Through the VAMDC portal, a user can search simultaneously across a wide range of integrated databases from all over the world via a web browser. These database systems all comply with VAMDC standards, allowing the user to easily access their data. The standards define several parameters, including data models of atoms and molecules, protocols for queries and data retrieval, and so on. The portal is run via a node system. The VAMDC portal sends out queries and retrieves the results from the nodes by exchanging XML messages. To integrate the NIFS DB into the VAMDC node system (thereby making the NIFS DB a node), there were two possible courses of action, plan A and B (Figure 4). Plan A was to build a VAMDC interface on the present system. The web interface of the NIFS DB is implemented by Ruby on Rails, and it is possible to interpret XML using the Rails application to exchange messages between the NIFS DB and the portal. The advantage of this approach is that it is easy to maintain the consistency of the database. When the original data are updated, the changes in the NIFS DB are reflected in the VAMDC portal simultaneously. However, the necessary development required to implement Plan A would be complicated.

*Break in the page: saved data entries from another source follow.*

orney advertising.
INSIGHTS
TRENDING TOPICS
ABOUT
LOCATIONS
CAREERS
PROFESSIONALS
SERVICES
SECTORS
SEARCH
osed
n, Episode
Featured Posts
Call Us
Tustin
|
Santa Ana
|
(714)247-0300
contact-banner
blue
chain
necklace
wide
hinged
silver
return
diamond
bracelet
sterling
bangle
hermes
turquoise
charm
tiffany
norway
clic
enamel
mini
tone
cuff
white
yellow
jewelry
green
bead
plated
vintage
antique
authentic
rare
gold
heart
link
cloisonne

Plan B was to build another system dedicated only to the VAMDC portal using VAMDC node software—an application of Django, which is a python-based web application framework [9]. Adding little to no code, the system could easily become a node without modifying the original system. However, the database structure that the node software requires is different from that of the NIFS DB, and it would be necessary to synchronize data between the two databases.

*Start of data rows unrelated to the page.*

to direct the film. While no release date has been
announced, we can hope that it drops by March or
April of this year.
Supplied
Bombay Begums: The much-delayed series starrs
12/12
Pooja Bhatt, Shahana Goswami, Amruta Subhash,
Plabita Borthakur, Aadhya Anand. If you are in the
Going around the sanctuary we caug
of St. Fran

After weighing these plans, we adopted Plan B, because the implementation of Plan A would have required huge modifications. Because updates of the NIFS DB are not frequent, real-time synchronization between the NIFS DB and the VAMDC database is not necessary, and it can be executed occasionally or manually. In the first step, only the ION table was copied into the VAMDC database, and currently, these are the only NIFS DB data available to be searched through the VAMDC portal.

3. Discussion

Because the initial design of the NIFS DB and the structure of the VAMDC database differed, the NIFS DB data could not be integrated into the VAMDC database in a straightforward way. For example, the original NIFS DB system compiles data of experiments and theories from published materials, and the database stores the tag of the original resource, to which the user can easily refer. In contrast, the VAMDC database treats atoms, molecules, transitions, and so on as objects. Thus, we decided to develop another NIFS DB system using the VAMDC node software. The conversion from the NIFS DB to the VAMDC database was executed by splitting the ION table into subparts (Figure 5).

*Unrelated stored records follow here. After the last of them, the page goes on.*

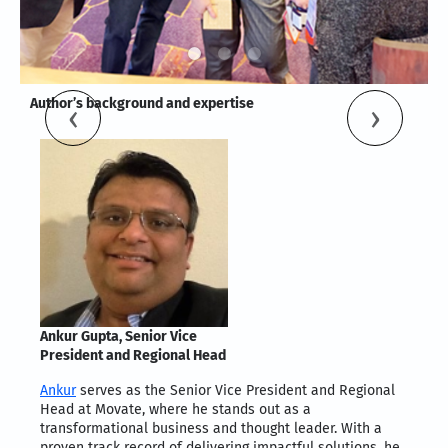
Author’s background and expertise
Ankur Gupta, Senior Vice
President and Regional Head
Ankur
serves as the Senior Vice President and Regional
Head at Movate, where he stands out as a
transformational business and thought leader. With a
proven track record of delivering impactful solutions, he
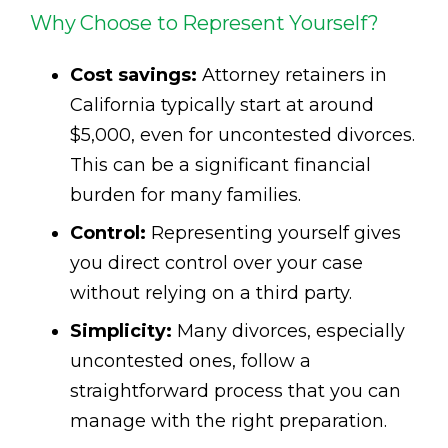
Why Choose to Represent Yourself?
Cost savings:
Attorney retainers in
California typically start at around
$5,000, even for uncontested divorces.
This can be a significant financial
burden for many families.
Control:
Representing yourself gives
you direct control over your case
without relying on a third party.
Simplicity:
Many divorces, especially
uncontested ones, follow a
straightforward process that you can
manage with the right preparation.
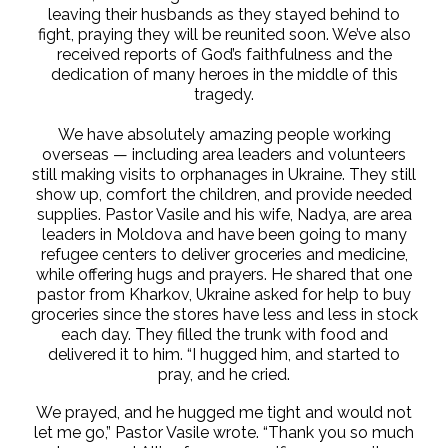
leaving their husbands as they stayed behind to
fight, praying they will be reunited soon. We’ve also
received reports of God’s faithfulness and the
dedication of many heroes in the middle of this
tragedy.
We have absolutely amazing people working
overseas — including area leaders and volunteers
still making visits to orphanages in Ukraine. They still
show up, comfort the children, and provide needed
supplies. Pastor Vasile and his wife, Nadya, are area
leaders in Moldova and have been going to many
refugee centers to deliver groceries and medicine,
while offering hugs and prayers. He shared that one
pastor from Kharkov, Ukraine asked for help to buy
groceries since the stores have less and less in stock
each day. They filled the trunk with food and
delivered it to him. “I hugged him, and started to
pray, and he cried.
We prayed, and he hugged me tight and would not
let me go,” Pastor Vasile wrote. “Thank you so much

In order to record as much published information as possible, the treatment of the data in the NIFS DB is neither consistent nor complete. Certain ION data have attributes of electron configuration, but some data do not. There are also some data that treat multiple reactions as a single reaction, such as the following:

$$\mathrm{A} + {\mathrm{e}}^{-} \to \mathsf{\Sigma } \{{\mathrm{A}}^{\mathrm{n}+} + (n+ 1) {\mathrm{e}}^{-}\}.$$

(1)

In such cases, only one set of numerical data for a single reaction is provided.

Currently, these data have been ignored and have not been copied into the VAMDC database. In order to access these data from the VAMDC portal, the modification of the VAMDC standards is required.

4. Conclusions

NIFS maintains the NIFS Atom and Molecular Database. Initially, the database was constructed to facilitate fusion plasma research, but it has also become useful in other areas of research, such as astrophysics. The data are now available online, and as a result of our recent updates, the data are now beginning to be available via the VAMDC portal. Currently, only the ION table has been made compatible with the VAMDC database, but work on making the other tables compatible is in progress.